WHAT YOU WILL DO: Locate the line bearing "earth science" in the material below, then reproduce it and each following line up to and including the line bearing "LAST THINGS FIRST -- PODCASTS".

(ENTRIES SHOWN begins)

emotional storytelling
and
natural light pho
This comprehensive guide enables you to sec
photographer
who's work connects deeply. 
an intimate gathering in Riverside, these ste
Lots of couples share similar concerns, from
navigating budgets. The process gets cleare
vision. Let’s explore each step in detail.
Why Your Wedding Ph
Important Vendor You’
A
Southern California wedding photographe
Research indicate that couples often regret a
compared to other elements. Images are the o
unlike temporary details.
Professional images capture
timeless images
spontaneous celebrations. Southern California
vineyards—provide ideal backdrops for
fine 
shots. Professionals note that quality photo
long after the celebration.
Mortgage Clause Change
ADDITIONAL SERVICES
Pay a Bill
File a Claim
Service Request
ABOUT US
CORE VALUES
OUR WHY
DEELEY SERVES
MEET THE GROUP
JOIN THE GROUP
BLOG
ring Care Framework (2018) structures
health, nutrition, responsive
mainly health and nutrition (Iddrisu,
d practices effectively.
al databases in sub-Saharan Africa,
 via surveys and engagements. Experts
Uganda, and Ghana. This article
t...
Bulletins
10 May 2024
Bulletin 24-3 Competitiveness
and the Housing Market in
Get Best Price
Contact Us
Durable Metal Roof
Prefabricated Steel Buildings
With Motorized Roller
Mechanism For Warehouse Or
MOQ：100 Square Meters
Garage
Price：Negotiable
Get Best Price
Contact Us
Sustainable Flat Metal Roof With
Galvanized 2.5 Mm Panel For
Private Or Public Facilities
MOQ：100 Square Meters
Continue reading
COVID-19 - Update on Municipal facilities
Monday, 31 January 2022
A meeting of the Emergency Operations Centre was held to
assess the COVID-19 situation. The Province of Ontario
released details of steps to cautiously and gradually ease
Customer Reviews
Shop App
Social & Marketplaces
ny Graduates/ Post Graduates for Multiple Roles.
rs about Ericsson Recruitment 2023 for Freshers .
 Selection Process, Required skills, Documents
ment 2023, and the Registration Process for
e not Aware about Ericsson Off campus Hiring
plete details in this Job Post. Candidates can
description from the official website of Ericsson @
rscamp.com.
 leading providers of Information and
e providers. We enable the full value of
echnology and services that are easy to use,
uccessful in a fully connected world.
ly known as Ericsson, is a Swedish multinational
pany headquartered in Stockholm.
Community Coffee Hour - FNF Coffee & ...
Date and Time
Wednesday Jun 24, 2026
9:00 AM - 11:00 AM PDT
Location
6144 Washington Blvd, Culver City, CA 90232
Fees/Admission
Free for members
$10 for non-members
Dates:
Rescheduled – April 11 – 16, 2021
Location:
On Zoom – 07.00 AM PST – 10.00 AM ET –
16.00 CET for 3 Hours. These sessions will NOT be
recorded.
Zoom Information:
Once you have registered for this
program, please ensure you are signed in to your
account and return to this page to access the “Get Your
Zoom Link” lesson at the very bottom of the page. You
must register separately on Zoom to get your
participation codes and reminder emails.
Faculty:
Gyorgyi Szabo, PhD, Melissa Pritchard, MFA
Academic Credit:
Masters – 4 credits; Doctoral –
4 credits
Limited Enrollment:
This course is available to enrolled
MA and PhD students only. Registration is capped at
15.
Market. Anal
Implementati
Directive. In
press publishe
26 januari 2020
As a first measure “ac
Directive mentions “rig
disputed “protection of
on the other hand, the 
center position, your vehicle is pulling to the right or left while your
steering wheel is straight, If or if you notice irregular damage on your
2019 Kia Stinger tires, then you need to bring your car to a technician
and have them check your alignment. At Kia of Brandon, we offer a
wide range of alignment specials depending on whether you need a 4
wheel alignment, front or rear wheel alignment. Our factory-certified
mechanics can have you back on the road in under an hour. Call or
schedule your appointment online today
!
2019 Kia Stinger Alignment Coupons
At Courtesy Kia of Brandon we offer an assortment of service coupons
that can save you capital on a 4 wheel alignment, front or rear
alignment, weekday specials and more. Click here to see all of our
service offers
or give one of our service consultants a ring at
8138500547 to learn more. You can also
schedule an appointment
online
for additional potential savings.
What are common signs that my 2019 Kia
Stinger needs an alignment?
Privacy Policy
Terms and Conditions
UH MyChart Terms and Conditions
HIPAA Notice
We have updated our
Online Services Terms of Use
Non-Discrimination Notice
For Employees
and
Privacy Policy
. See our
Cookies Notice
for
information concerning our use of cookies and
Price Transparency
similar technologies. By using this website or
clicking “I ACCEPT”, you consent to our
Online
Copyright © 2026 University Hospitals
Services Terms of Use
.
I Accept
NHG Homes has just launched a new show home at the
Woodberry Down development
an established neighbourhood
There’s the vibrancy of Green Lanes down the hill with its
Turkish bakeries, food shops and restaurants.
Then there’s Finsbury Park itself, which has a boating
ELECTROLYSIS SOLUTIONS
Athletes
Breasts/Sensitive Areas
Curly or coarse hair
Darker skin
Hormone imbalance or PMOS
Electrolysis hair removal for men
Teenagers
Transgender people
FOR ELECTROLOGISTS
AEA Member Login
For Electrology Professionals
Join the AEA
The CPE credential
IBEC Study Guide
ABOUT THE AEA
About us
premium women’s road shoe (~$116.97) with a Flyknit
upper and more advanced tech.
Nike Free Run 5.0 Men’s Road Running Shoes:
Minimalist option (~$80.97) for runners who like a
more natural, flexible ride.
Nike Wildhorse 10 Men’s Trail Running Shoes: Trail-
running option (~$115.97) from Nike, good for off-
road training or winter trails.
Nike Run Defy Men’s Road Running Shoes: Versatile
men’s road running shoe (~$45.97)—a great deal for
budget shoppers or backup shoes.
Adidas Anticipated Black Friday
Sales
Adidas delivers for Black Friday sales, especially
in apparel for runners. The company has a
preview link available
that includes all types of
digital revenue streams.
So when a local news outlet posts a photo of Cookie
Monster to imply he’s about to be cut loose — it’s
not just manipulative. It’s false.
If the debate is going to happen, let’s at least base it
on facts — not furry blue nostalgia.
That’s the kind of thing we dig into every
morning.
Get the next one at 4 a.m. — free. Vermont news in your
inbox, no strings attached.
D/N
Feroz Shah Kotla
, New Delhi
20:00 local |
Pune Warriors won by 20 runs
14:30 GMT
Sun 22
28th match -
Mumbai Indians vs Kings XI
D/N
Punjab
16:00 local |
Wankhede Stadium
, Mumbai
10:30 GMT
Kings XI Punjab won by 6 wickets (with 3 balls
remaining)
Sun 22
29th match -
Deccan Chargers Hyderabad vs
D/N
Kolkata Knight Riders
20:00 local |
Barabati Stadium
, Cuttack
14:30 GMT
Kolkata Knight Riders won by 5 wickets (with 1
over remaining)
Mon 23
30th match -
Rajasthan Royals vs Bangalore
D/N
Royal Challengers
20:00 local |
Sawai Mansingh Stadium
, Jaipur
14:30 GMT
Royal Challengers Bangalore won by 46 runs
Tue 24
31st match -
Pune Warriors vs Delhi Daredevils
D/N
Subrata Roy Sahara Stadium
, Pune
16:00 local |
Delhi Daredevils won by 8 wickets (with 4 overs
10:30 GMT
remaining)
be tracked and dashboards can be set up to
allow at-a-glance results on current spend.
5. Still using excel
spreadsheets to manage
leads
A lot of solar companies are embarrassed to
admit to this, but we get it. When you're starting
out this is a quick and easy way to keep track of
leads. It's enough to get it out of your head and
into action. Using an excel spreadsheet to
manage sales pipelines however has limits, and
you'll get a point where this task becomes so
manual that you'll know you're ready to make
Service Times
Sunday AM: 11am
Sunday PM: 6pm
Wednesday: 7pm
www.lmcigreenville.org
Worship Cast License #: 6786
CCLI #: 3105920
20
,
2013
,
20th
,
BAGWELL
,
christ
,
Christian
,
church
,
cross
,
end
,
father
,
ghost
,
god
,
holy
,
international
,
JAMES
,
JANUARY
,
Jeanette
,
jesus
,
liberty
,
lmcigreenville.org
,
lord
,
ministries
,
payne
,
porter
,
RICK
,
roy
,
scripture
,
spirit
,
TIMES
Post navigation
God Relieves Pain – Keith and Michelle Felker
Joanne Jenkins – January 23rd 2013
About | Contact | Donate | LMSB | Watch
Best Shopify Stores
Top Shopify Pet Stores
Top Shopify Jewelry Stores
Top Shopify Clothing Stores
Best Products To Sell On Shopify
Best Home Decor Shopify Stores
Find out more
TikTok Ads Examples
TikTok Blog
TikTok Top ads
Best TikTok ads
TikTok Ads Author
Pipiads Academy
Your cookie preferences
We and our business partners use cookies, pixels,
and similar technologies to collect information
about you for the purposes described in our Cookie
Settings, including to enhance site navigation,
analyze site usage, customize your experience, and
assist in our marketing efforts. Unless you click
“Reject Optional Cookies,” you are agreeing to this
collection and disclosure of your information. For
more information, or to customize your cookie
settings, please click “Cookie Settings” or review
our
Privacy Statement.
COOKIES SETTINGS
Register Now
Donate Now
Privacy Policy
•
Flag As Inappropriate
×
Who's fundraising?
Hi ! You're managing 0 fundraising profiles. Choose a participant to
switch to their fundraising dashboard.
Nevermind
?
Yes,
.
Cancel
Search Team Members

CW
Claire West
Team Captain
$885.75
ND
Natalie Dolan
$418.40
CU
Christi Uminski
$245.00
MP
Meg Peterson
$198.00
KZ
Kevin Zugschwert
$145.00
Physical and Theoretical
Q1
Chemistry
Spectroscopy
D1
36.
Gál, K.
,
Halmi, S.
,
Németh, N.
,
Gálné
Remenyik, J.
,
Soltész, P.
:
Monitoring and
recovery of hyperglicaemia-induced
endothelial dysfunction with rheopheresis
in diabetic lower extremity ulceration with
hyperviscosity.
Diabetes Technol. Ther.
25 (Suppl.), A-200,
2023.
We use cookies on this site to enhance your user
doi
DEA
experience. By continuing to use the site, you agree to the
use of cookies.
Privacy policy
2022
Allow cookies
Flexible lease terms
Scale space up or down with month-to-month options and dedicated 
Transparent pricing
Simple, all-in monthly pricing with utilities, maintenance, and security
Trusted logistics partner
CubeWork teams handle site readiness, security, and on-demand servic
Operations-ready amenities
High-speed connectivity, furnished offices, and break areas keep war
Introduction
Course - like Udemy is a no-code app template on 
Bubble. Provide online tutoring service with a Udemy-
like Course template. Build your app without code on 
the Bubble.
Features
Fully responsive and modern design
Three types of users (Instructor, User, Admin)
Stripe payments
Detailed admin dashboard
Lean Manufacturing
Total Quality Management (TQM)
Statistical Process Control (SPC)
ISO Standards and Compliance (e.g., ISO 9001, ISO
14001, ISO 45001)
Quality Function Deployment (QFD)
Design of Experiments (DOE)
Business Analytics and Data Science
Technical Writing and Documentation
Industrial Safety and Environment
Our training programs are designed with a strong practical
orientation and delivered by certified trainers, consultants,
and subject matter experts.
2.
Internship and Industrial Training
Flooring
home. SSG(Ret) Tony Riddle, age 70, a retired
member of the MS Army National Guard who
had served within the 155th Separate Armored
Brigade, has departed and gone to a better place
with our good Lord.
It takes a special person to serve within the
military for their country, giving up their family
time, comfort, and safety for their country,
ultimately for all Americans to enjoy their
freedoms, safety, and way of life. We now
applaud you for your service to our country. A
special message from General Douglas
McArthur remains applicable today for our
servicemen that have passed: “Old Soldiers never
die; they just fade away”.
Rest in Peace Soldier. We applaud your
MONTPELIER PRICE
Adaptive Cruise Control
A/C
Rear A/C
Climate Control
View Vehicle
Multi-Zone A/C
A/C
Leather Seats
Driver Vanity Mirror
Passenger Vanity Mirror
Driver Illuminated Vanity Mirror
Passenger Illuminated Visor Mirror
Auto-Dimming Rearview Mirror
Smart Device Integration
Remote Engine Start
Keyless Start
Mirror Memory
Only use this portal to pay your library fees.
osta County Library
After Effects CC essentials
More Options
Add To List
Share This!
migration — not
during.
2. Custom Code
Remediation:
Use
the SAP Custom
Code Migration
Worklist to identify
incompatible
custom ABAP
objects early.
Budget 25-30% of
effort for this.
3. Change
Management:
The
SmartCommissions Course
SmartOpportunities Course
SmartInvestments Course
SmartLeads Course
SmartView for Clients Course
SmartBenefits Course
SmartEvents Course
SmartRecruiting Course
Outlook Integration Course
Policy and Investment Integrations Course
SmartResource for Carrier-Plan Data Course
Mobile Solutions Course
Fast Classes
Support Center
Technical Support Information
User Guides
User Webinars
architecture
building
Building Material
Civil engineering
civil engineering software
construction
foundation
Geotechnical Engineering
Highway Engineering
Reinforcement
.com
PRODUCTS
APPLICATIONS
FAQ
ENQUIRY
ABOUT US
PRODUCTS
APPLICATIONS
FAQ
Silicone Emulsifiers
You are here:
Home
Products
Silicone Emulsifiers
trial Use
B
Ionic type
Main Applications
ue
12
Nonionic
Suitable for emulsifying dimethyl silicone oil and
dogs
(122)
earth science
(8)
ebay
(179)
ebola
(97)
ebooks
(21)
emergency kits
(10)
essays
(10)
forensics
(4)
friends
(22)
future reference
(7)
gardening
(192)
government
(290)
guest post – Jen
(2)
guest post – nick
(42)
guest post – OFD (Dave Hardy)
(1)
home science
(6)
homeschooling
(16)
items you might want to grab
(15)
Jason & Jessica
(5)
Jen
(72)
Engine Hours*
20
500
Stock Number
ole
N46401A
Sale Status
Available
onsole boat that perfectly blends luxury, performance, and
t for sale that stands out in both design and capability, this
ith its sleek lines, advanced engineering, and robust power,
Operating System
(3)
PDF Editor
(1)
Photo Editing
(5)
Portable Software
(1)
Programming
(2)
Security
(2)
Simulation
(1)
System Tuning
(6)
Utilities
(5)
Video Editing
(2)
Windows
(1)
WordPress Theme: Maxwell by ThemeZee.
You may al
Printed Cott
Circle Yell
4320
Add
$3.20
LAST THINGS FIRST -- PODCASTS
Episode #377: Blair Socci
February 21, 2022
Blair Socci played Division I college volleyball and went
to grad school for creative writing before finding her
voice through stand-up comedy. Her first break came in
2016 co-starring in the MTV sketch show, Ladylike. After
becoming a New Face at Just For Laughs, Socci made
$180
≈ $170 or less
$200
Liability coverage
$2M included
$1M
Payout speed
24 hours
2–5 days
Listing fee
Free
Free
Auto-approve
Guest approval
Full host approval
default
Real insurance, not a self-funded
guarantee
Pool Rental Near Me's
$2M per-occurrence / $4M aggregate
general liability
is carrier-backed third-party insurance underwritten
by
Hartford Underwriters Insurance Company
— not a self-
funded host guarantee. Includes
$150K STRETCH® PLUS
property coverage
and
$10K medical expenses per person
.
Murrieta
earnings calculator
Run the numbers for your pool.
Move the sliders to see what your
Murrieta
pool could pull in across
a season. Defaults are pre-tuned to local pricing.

(ENTRIES SHOWN ends)

REPLY:
earth science
(8)
ebay
(179)
ebola
(97)
ebooks
(21)
emergency kits
(10)
essays
(10)
forensics
(4)
friends
(22)
future reference
(7)
gardening
(192)
government
(290)
guest post – Jen
(2)
guest post – nick
(42)
guest post – OFD (Dave Hardy)
(1)
home science
(6)
homeschooling
(16)
items you might want to grab
(15)
Jason & Jessica
(5)
Jen
(72)
Engine Hours*
20
500
Stock Number
ole
N46401A
Sale Status
Available
onsole boat that perfectly blends luxury, performance, and
t for sale that stands out in both design and capability, this
ith its sleek lines, advanced engineering, and robust power,
Operating System
(3)
PDF Editor
(1)
Photo Editing
(5)
Portable Software
(1)
Programming
(2)
Security
(2)
Simulation
(1)
System Tuning
(6)
Utilities
(5)
Video Editing
(2)
Windows
(1)
WordPress Theme: Maxwell by ThemeZee.
You may al
Printed Cott
Circle Yell
4320
Add
$3.20
LAST THINGS FIRST -- PODCASTS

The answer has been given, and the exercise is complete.